Speakers suggested alternatives including increased PTO contributions, help from the Lake Travis Education Foundation and modest per-student fees. Jordan Stewart, who compiles classroom memory books, said field trips are “an equal opportunity for everyone” in the district and recalled that most students name trips as their favorite memory. Zelda and Samantha Kernan, students at BK Elementary, also spoke, telling trustees that field trips teach social etiquette and give physical, outside-the-classroom learning that “computers” cannot replace.
Board policy and state law limit discussion of agenda items raised during public comment; the district reminded attendees that specific grievances should follow the grievance processes in board policies DGBA, FNG and GF and that the Texas Open Meetings Act prevents board deliberation on items not posted on the agenda. The board did not take immediate action during the meeting on the field-trip cancellations.
The parents’ comments came at the start of the meeting during the public comment period, before several agenda items on finance, construction and committee organization. Speakers repeatedly asked for clearer, top-down communication and asked the board to consider bringing back traditional off-campus trips rather than in-school alternatives. They also acknowledged district financial constraints but said many PTOs and the Lake Travis Education Foundation indicated willingness to contribute toward trip costs.
The district did not state a timetable for revisiting the field-trip policy during the Sept. 17 meeting.

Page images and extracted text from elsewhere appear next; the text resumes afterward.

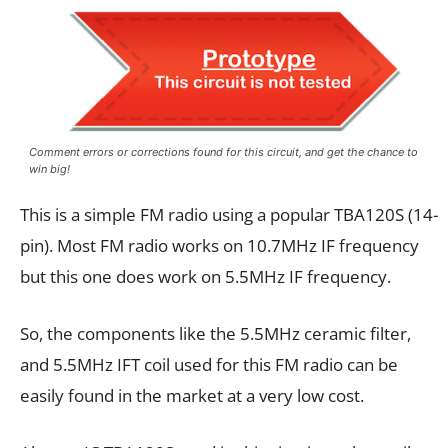
Comment errors or corrections found for this circuit, and get the chance to
win big!
This is a simple FM radio using a popular TBA120S (14-
pin). Most FM radio works on 10.7MHz IF frequency
but this one does work on 5.5MHz IF frequency.
So, the components like the 5.5MHz ceramic filter,
and 5.5MHz IFT coil used for this FM radio can be
easily found in the market at a very low cost.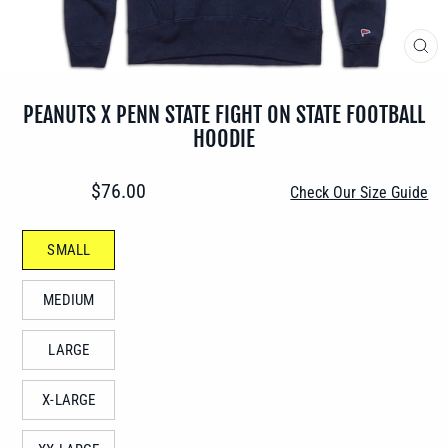
CLO
(ES
PEANUTS X PENN STATE FIGHT ON STATE FOOTBALL
HOODIE
Regular
$76.00
Check Our Size Guide
price
SIZE
SMALL
—
MEDIUM
LARGE
X-LARGE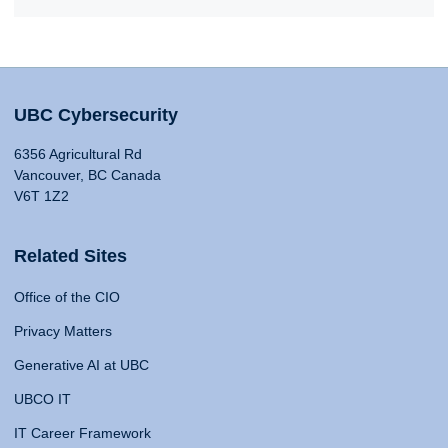
UBC Cybersecurity
6356 Agricultural Rd
Vancouver, BC Canada
V6T 1Z2
Related Sites
Office of the CIO
Privacy Matters
Generative AI at UBC
UBCO IT
IT Career Framework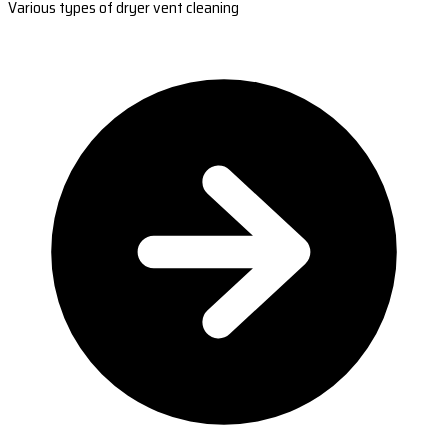
Various types of dryer vent cleaning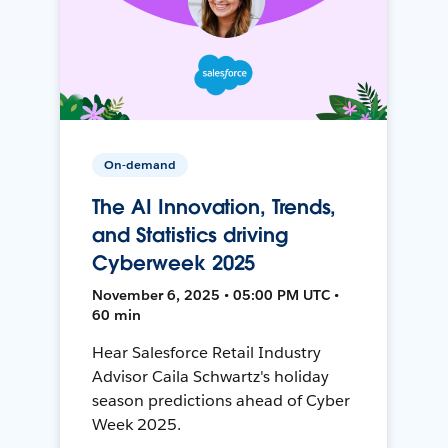
On-demand
The AI Innovation, Trends,
and Statistics driving
Cyberweek 2025
November 6, 2025 • 05:00 PM UTC •
60 min
Hear Salesforce Retail Industry
Advisor Caila Schwartz's holiday
season predictions ahead of Cyber
Week 2025.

Trustees and staff who took part in subsequent agenda items did acknowledge tight operating budgets and state funding dynamics that constrain discretionary spending.
If the board chooses to address the issue further, common next steps would include an agenda item on funding or policy, an administrative report clarifying legal or budget limits on parent contributions, or directing staff to evaluate alternatives for restoring trips while complying with district procurement and bond rules.